# Saved entries
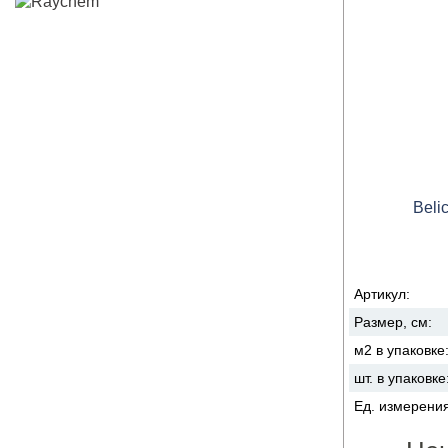
Beli
Артикул:
Размер, см:
м2 в упаковке
шт. в упаковке
Ед. измерени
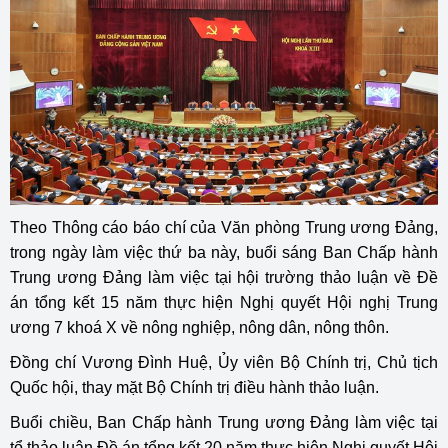
Theo Thông cáo báo chí của Văn phòng Trung ương Đảng,
trong ngày làm việc thứ ba này, buổi sáng Ban Chấp hành
Trung ương Đảng làm việc tại hội trường thảo luận về Đề
án tổng kết 15 năm thực hiện Nghị quyết Hội nghị Trung
ương 7 khoá X về nông nghiệp, nông dân, nông thôn.
Đồng chí Vương Đình Huệ, Ủy viên Bộ Chính trị, Chủ tịch
Quốc hội, thay mặt Bộ Chính trị điều hành thảo luận.
Buổi chiều, Ban Chấp hành Trung ương Đảng làm việc tại
tổ thảo luận Đề án tổng kết 20 năm thực hiện Nghị quyết Hội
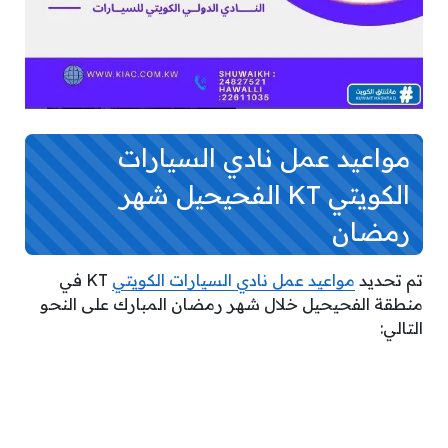
مواعيد عمل نادي السيارات
الكويتي KT الفحيحيل شهر
رمضان
تم تحديد
مواعيد عمل نادي السيارات الكويتي
KT في
منطقة الفحيحيل خلال شهر رمضان المبارك على النحو
التالي:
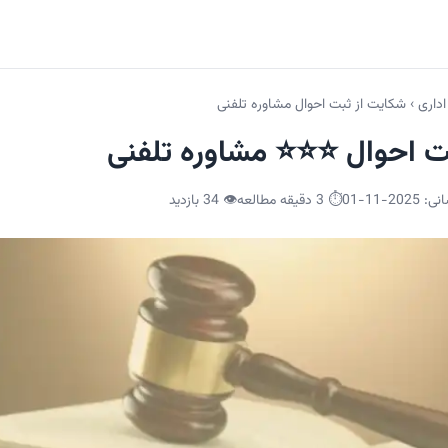
اداری
›
شکایت از ثبت احوال مشاوره تلفنی
ت احوال ⭐⭐⭐ مشاوره تلفنی
انی:
2025-11-01
⏱️ 3 دقیقه مطالعه
👁️
34
بازدید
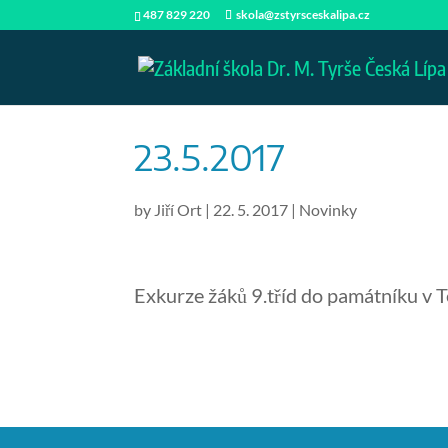
487 829 220
skola@zstyrsceskalipa.cz
23.5.2017
by
Jiří Ort
|
22. 5. 2017
|
Novinky
Exkurze žáků 9.tříd do památníku v T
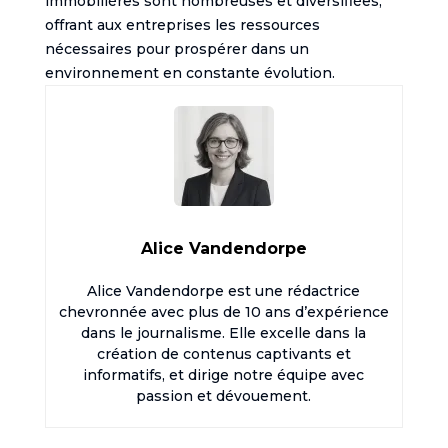
immobilières sont nombreuses et diversifiées,
offrant aux entreprises les ressources
nécessaires pour prospérer dans un
environnement en constante évolution.
Alice Vandendorpe
Alice Vandendorpe est une rédactrice
chevronnée avec plus de 10 ans d’expérience
dans le journalisme. Elle excelle dans la
création de contenus captivants et
informatifs, et dirige notre équipe avec
passion et dévouement.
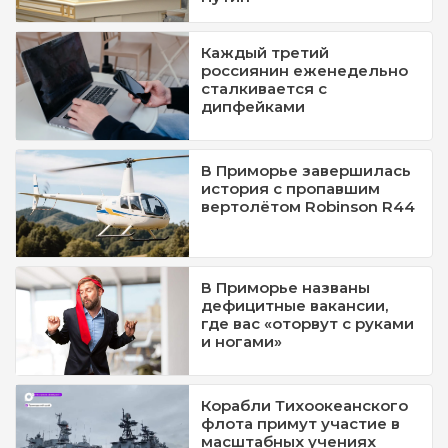
Каждый третий
россиянин еженедельно
сталкивается с
дипфейками
В Приморье завершилась
история с пропавшим
вертолётом Robinson R44
В Приморье названы
дефицитные вакансии,
где вас «оторвут с руками
и ногами»
Корабли Тихоокеанского
флота примут участие в
масштабных учениях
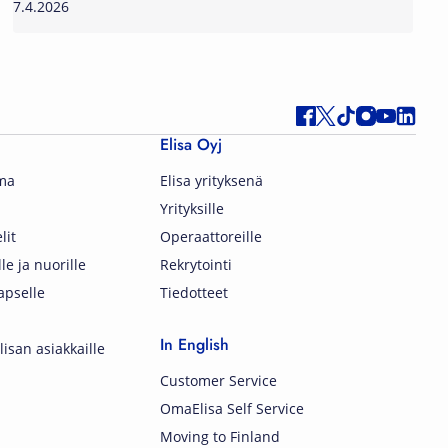
7.4.2026
Elisa Oyj
lma
Elisa yrityksenä
Yrityksille
lit
Operaattoreille
lle ja nuorille
Rekrytointi
apselle
Tiedotteet
In English
isan asiakkaille
Customer Service
OmaElisa Self Service
Moving to Finland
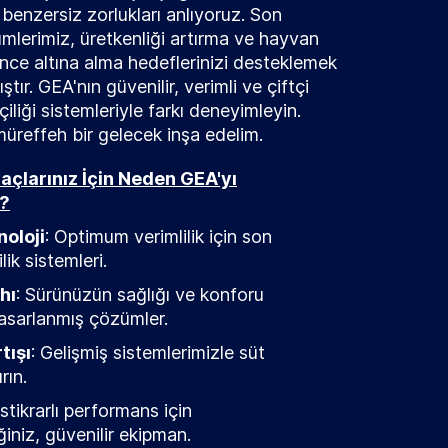
z benzersiz zorlukları anlıyoruz. Son
ümlerimiz, üretkenliği artırma ve hayvan
ence altına alma hedeflerinizi desteklemek
ştır. GEA'nın güvenilir, verimli ve çiftçi
çiliği sistemleriyle farkı deneyimleyin.
 müreffeh bir gelecek inşa edelim.
iyaçlarınız İçin Neden GEA'yı
z?
noloji
: Optimum verimlilik için son
ilik sistemleri.
hı
: Sürünüzün sağlığı ve konforu
asarlanmış çözümler.
tışı
: Gelişmiş sistemlerimizle süt
rın.
 İstikrarlı performans için
iniz, güvenilir ekipman.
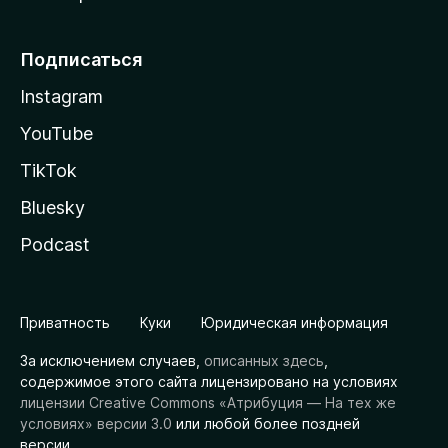
Подписаться
Instagram
YouTube
TikTok
Bluesky
Podcast
Приватность
Куки
Юридическая информация
За исключением случаев,
описанных здесь
,
содержимое этого сайта лицензировано на условиях
лицензии Creative Commons «Атрибуция — На тех же
условиях» версии 3.0
или любой более поздней
версии.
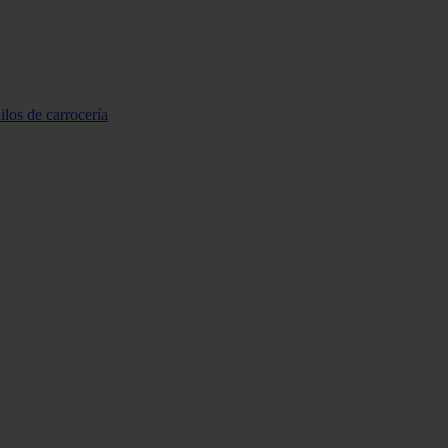
ilos de carrocería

# Work required
Return a copy of each line in the entries that carries the string "Chấp".

# Response to this task
trong ngày làm việc thứ ba này, buổi sáng Ban Chấp hành
Buổi chiều, Ban Chấp hành Trung ương Đảng làm việc tại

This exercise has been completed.